__TASK DESCRIPTION__
Copy the data exactly; pictures stay out of the copy.

__Stored data entries__
+++

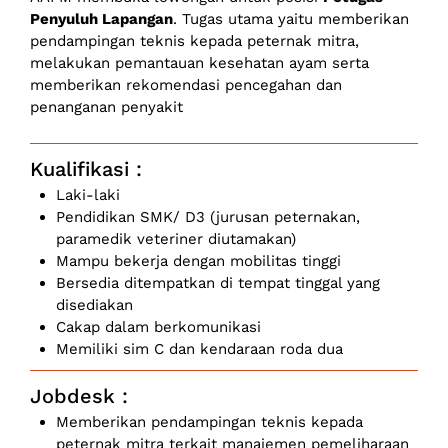
Penyuluh Lapangan
. Tugas utama yaitu memberikan
pendampingan teknis kepada peternak mitra,
melakukan pemantauan kesehatan ayam serta
memberikan rekomendasi pencegahan dan
penanganan penyakit
Kualifikasi :
Laki-laki
⁠Pendidikan SMK/ D3 (jurusan peternakan,
paramedik veteriner diutamakan)
Mampu bekerja dengan mobilitas tinggi
Bersedia ditempatkan di tempat tinggal yang
disediakan
Cakap dalam berkomunikasi
Memiliki sim C dan kendaraan roda dua
Jobdesk :
Memberikan pendampingan teknis kepada
peternak mitra terkait manajemen pemeliharaan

+++

__EXERCISE SOLUTION__
Penyuluh Lapangan
. Tugas utama yaitu memberikan
pendampingan teknis kepada peternak mitra,
melakukan pemantauan kesehatan ayam serta
memberikan rekomendasi pencegahan dan
penanganan penyakit
Kualifikasi :
Laki-laki
⁠Pendidikan SMK/ D3 (jurusan peternakan,
paramedik veteriner diutamakan)
Mampu bekerja dengan mobilitas tinggi
Bersedia ditempatkan di tempat tinggal yang
disediakan
Cakap dalam berkomunikasi
Memiliki sim C dan kendaraan roda dua
Jobdesk :
Memberikan pendampingan teknis kepada
peternak mitra terkait manajemen pemeliharaan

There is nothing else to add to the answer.